Просто так покинуть место сражения мы, конечно, не могли. На утро у нас оставалось ещё одно, самое важное, дело. Мы стояли, выстроившись коробками рот. Несмотря на лёгкий утренний мороз, все сняли не только шлемы, но и подшлемники. И смотрели на стоящего перед нами легата: строгий камзол без наград и знаков различий сменился подогнанной кольчугой, чистым, без единой метки горжетом и простым двухслойным шерстяным плащом. Легат стоял, как и мы, с непокрытой головой и глядел нам прямо в глаза:
— Тонму солдаты, сержанты и офицеры. Эта первая победа над старым врагом далась нам нелегко. И вы, и я потеряли своих боевых товарищей. Для многих из вас это первый бой и вам пришлось вдвое тяжелее других, потому что вы шли в неизвестность. Для меня же этот бой был тяжелее в десятки раз: после потерь в Кеуре, забрав из Пеленора практически всех, способных держать оружие я просто не мог, не имел права потерпеть поражение. Слишком давно не случалось такой беды на нашей земле, слишком тяжело оказалось предугадать все хитрости противника. Но вместе мы справились — и так будет и впредь. Сегодня мы оставим здесь наших павших. Оставим, но не забудем их, лишь добавим к общему счету ещё и эту цену.
Легат шагнул в сторону, коротко кивнул магам.
Медленное и короткое движение рукой, нужное лишь чтобы подчеркнуть момент и огромная общая могила, где лежали ряды завёрнутых в плащи тел, закрылась наползающей землёй, чей вал всё рос, превратившись в итоге в холм. Впервые на землях Зелона мы правильно хоронили своих мёртвых. Глухо прозвучал голос легата:
— Все свободны. Выступление через час.
Одна за другой роты, следуя приказам командиров, уходили от места погребения к лагерю. Вид, стоявший в двух шагах перед выстроенным в пять шеренг подразделением, обернулся. Его грубое лицо казалось застывшей на морозе небрежно размятой глиняной заготовкой для голема. Взгляд прищуренных глаз скользнул по нам, а губы искривились:
— Легат все верно сказал: наш счёт растёт. Это важно — помнить о погибших. Но не менее важна и грубая изнанка службы, бытия солдатом, тем более в такое страшное время. Среди вас большая часть это добровольцы, что откликнулись на призыв страны в это тяжёлое время. Уже одно это поступок, достойный гардарца, настоящего сына Создательницы.
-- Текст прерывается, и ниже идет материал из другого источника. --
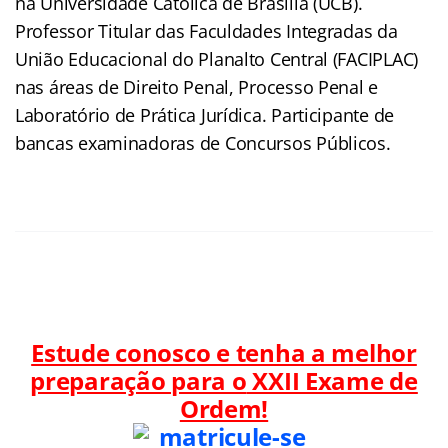
na Universidade Católica de Brasília (UCB).
Professor Titular das Faculdades Integradas da
União Educacional do Planalto Central (FACIPLAC)
nas áreas de Direito Penal, Processo Penal e
Laboratório de Prática Jurídica. Participante de
bancas examinadoras de Concursos Públicos.
Estude conosco e tenha a melhor
preparação para o
XXII Exame de
Ordem!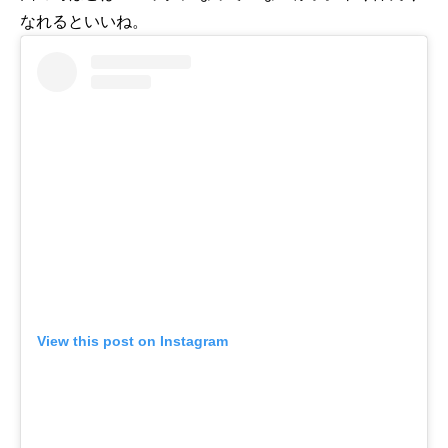
なれるといいね。
View this post on Instagram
Рядом, едва слышно хмыкнула Катирия.
— Но мне хотелось бы, чтобы вы вспомнили как погиб вчера каждый из ваших товарищей, — Вид поднял подбородок, ухитряясь глядеть на нас сверху вниз, на всех одновременно. — Я скажу прямо: девять из десяти погибли, потеряв голову от страха, побежали, бросив товарищей и получили удар в спину, не слыша команд, ничего не соображая. Я скажу правду, правду вашего командира: я даже рад, что они погибли.
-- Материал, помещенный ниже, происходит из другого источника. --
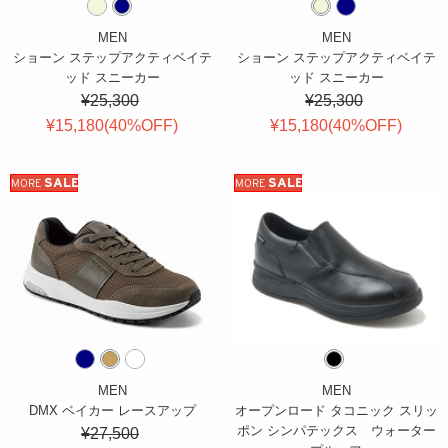
MEN
MEN
ショーン ステップアクティベイテ
ショーン ステップアクティベイテ
ッド スニーカー
ッド スニーカー
¥25,300
¥25,300
¥15,180(
40
%OFF
)
¥15,180(
40
%OFF
)
SALE
SALE
MORE
MORE
MEN
MEN
DMX ベイカー レースアップ
オープンロード タコニック スリッ
ポン シンパテックス ウォーター
¥27,500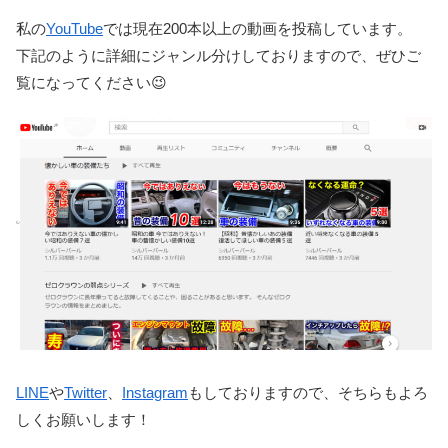
私の
YouTube
では現在200本以上の動画を投稿しています。
下記のように詳細にジャンル分けしておりますので、ぜひご
覧になってください😉
LINE
や
Twitter
、
Instagram
もしておりますので、そちらもよろ
しくお願いします！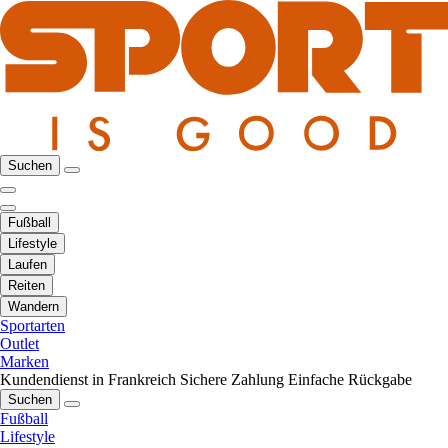
Suchen
Fußball
Lifestyle
Laufen
Reiten
Wandern
Sportarten
Outlet
Marken
Kundendienst in Frankreich
Sichere Zahlung
Einfache Rückgabe
Suchen
Fußball
Lifestyle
По строю пронёсся едва слышный звук. То ли вздох, то ли сдавленный шёпот. Вид угрюмо усмехнулся:
— Все верно. Строй силен лишь тогда, когда тебя надёжно прикрывает товарищ. Когда ты можешь надеяться на его щит, меч, копьё и стрелу так же твёрдо, как на свою. Трус убивает не только себя, но и товарища. Сначала одного, которого не прикрыл от удара, затем другого, чью спину открыл чужой стреле. Вчера погибшим повезло.
По строю прокатилась волна шёпота, стихшего под взглядом капитана. Он кивнул и повторил:
— Им повезло. Их трусость до такого не довела, и, хотя раненых по их вине хватает, но вчера они всего лишь погибли сами. Взгляните ещё раз на эту могилу и каждый раз, когда в сердце заползёт страх, гоните его. Иначе ваша смерть неизбежна. Не от вражеского клинка, так от моего. Ибо трусость одного может погубить всех, и я не буду колебаться, видя труса в нашем строю. Отныне за вашими спинами будут всегда стоять ветераны роты, они кулаком и криком вернут разум в каждого, кого охватила трусость. Я верю, что вместе с вами мы возьмём штурмом столицу Зелона.